There you will see, in referring to living standards, that death rates per 
1000 of the population declined  .4% between 1927 and 1932, and then rose 
.3% between 1932 and 1937.  Deaths of those under five years of age 
continued to decline between 1932 and 37, but only at half the reate 
achieved between 27 and 32.

You will also see that average weekly wages in manufacturing increased 33% 
in manufacturing between 1934 and 1937, only to fall 9% between 37 and 38, 
and please keep in mind that 1932-1933 was the nadir, the lowest of the low 
in the depression.

Working hours per week which had increased 12% between 34-37 declined 7.7% 
between 37 and 38.

In the 1939 Statistical Abstract, "Wage Rates for Common Labor in 13 
Important Industries" are essentially unchanged until 1937 when they leap up 
as capital experiences a momentary recovery, ony to fall back slightly in 
1938.

Regarding employment and payrolls, the Statistical Abstract uses an index 
measurement with the 3 year avg, 1923-1925 as the base of 100.   1929 
employment which measured 106% of the average was not exceeded at any point 
to 1937, falling  back in 1938 by some 20% to its 1934 level..

Payrolls had fallen to 46% of the base measure by 1932, from a 110% level in 
1929.  In 1937 payrolls peaked at 102% of the base, only to drop 
dramatically (by about 25%) in 1938.

Those interested should also look at farm output, income, etc, since 
agriculture still demanded so much labor time.

I could go on and on about this-- the point being is that the New Deal did 
nothing plus or minus for the recovery of capitalism-- it was neither 
betrayal nor salvation; this notion of state interventions VS the market is 
baloney-- capitalism never developed without both.

Now I am no more a sectarian in my refusal to embrace the New Deal than Abu 
is a would be Second International Menshevik Social Democratic compromiser 
capitulationist in his embrace of the New Deal.  Actually I'm less of mine 
than he is of his.  But this is not a choice between FDR and Hoover; Hayek 
and Keynes.  That's not what was at stake in the 1930s; and that clash of 
ideologies was neither the cause nor the solution to the depression.

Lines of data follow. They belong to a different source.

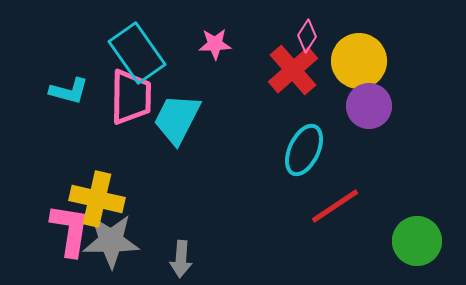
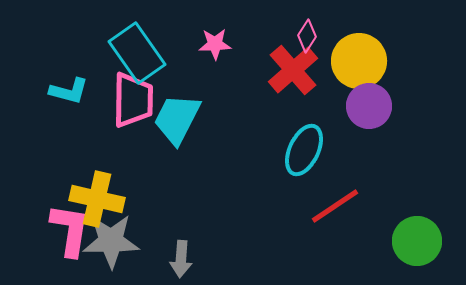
pink trapezoid: moved 2 px right, 3 px down
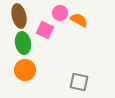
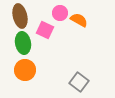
brown ellipse: moved 1 px right
gray square: rotated 24 degrees clockwise
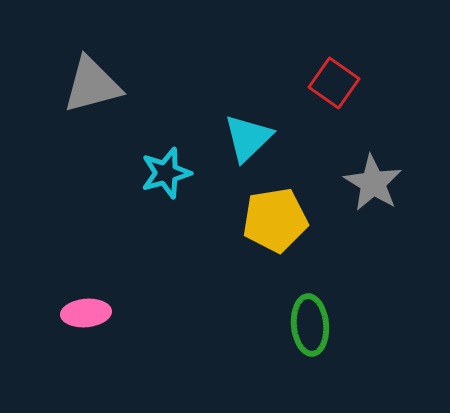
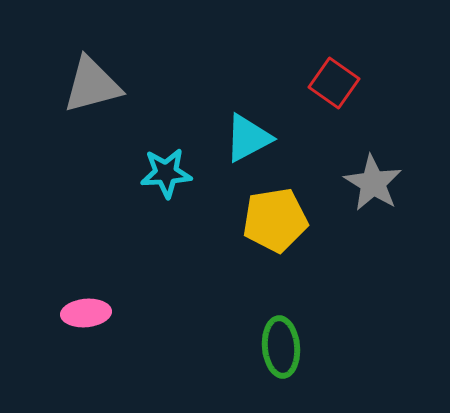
cyan triangle: rotated 16 degrees clockwise
cyan star: rotated 12 degrees clockwise
green ellipse: moved 29 px left, 22 px down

Abu 
himself recognizes it, if not then, at least now, I THINK, when,if  he 
states quite correctly, that Japan's recovery from the long recession of the 
1990s [hard for me to tell if that is the period he is referring to] 
depended more on cutting labor costs than all of the Keynesian policies put 
together.  Exactly.  Japan succeeded in creating a new underclass, a 
permanently underemployed, superexploited working class right at home. 
Coming to a prefecture near you... your own private 3rd world.

We, that is Marxists, do not embrace the New Deal; it was a capitalist 
program for the purposes of capital accumulation. We no more embrace it than 
we embrace the depression that preceded and accompanied it; no more than we 
embrace the world war the followed it-- no more than we embrace Vargas' Novo 
Estado, Huey Long's would- be Peronism,  Kennedy's New Frontier, Johnson's 
Great Society, Obama's Yes We Can Can.

And I still want to know why the Pointer Sisters are not giving the 
invocation at the inaugural; why Anita and Bonnie and June and Ruth aren't 
headlining the whole she-bang.
I would be so excited.  I would Jump. Automatic-ally.

Note to Charles:  Could you provide some information on exactly what 
benefits were delivered to African-Americans during the New Deal.  In the 
South.   I have no dispute with the benefits bestowed by the waves of 
industrial unionism in the North,( but the source for those waves, and the 
reasons for its success are not in the New Deal).  I am specifically 
interested in the agricultural South.